中国の史書にも半島南部は倭人の地だと明確に記載されています。
魏書韓伝に任那のことが書かれています。
魏の時代は、220年~265年頃にあたります。
“其瀆盧国與倭接界 十二國亦有王 其人形皆大 衣服絜清長髪 亦作廣幅細布 法俗特嚴峻”

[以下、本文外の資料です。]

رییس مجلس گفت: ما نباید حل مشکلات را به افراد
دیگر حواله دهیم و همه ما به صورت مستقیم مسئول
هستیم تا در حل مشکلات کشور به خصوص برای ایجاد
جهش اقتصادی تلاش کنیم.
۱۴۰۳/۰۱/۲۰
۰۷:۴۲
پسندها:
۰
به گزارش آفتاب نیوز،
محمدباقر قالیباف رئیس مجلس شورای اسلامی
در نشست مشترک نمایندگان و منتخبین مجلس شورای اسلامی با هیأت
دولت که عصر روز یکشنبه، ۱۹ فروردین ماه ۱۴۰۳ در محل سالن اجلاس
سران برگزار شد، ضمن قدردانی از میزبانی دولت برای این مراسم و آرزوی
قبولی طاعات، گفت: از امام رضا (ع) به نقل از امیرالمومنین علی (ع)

「弁辰の瀆盧国は倭と境界を接している。十二国には王がいる。それらの人はみな大柄である。衣服は清潔で長髪である。また廣幅の細かい布を作る。法俗は非常に厳しい」
“始有六國稍分為十二國 弁辰亦十二國 ”
「辰韓は始めは六国あり、徐々に分かれて十二国になった。弁辰もまた十二国である」
弁辰彌離彌凍國 弁辰接塗國 弁辰古資彌弥凍國 弁辰古淳是國 弁辰半路國 弁楽(辰?)奴國 弁辰彌烏邪馬國 弁辰甘路國 弁辰狗邪國 弁辰走漕馬國 弁辰安邪國 弁辰瀆盧國
魏志韓伝から引用
ここでは書きませんが、『日本書紀』には、任那の記述が多数出てきます。
垂仁天皇の記事にも任那について書いています。
神功皇后の三韓征伐、大伴金村の任那四県の割譲、任那日本府の滅亡などの記事が明らかに存在します。
好太王碑文(広開土王碑)
391年~404年頃のことが書かれた、高句麗の好太王(広開土王)の業績を称えた、現在の中国吉林省通化市集安市にある石碑です。

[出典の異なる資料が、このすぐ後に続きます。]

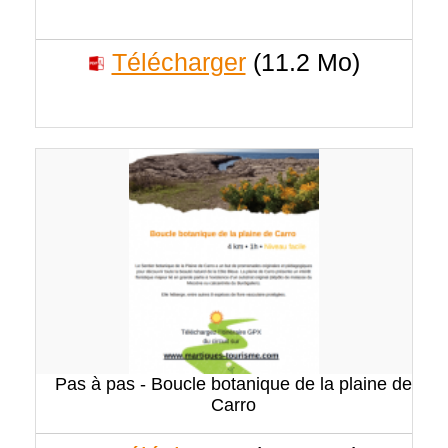
Télécharger
(11.2 Mo)
Pas à pas - Boucle botanique de la plaine de
Carro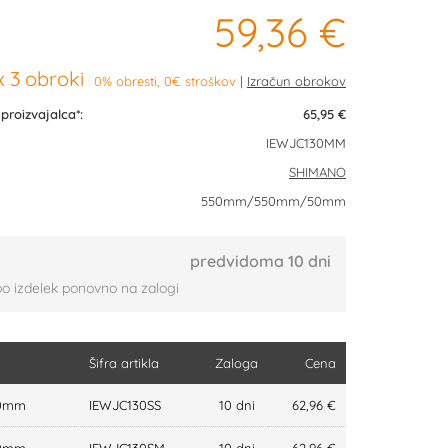
59,36 €
 3 obroki
0% obresti, 0€ stroškov
roizvajalca*:
65,95 €
IEWJC130MM
SHIMANO
550mm/550mm/50mm
predvidoma 10 dni
bo izdelek ponovno na zalogi
Šifra artikla
Zaloga
Cena
0mm
IEWJC130SS
10 dni
62,96 €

百殘新羅舊是屬民由來朝貢而倭以耒卯年來渡[海]破百殘■■新羅以為臣民
そもそも新羅・百残は(高句麗の)属民であり、朝貢していた。しかし、倭が辛卯年(391年)に[海]を渡り百残・■■(「百残を■■し」と訓む説や、「加羅」(任那)と読む説などもある)・新羅を破り、臣民となしてしまった。“來背息追至任那加羅從拔城城即歸服”
好太王碑文Wikipediaより引用
倭軍の背後から官軍は急追撃して、任那加羅の従抜城に至った。城はたちまちにして陥落した。
任那と加羅を別けて書いています。
任那と加羅は別の意味を持つ単語であることがわかります。
加羅にある任那なのか、加羅に任那という一地域があったのかということでしょう。
韓国南部の前方後円墳
- 月桂洞古墳(全羅南道光州市光山区月桂洞)
- 明花洞古墳(全羅南道光州市光山区明花洞)
- 潭陽古城里(月城)古墳(全羅南道潭陽郡古城里)
- 声月里(月田)古墳(全羅南道潭陽郡声月里)
- 伏岩里古墳(全羅南道羅州市多侍面伏岩里)
- 大安里古墳群(全羅南道羅州市潘南面大安里)
- 霊岩チャラボン古墳(全羅南道霊岩郡始終面泰潤里)
- 海南龍頭里古墳(全羅南道海南郡三山面三山里)
- 馬山里杓山古墳(全羅南道海南郡山面月松里)
- 咸平長年里長鼓山古墳(全羅南道咸平郡孫仏面竹岩里)
- 礼徳里新徳古墳(全羅南道咸平郡月也面禮徳里)
- 月桂(月渓)古墳(全羅南道咸平郡霊光邑月渓)
- 高敞七岩里古墳(全羅北道高敞郡七岩里)
- 松鶴洞古墳(慶尚南道固城郡固城邑)
現在、韓国南西部において、14箇所にのぼる前方後円墳の存在が確認されています。
これらは、5世紀後半から6世紀中期に集中して作られています。
倭国のものであることは間違いないのですが、全羅南道に集中しているのは一体なぜなのか、解明が待たれます。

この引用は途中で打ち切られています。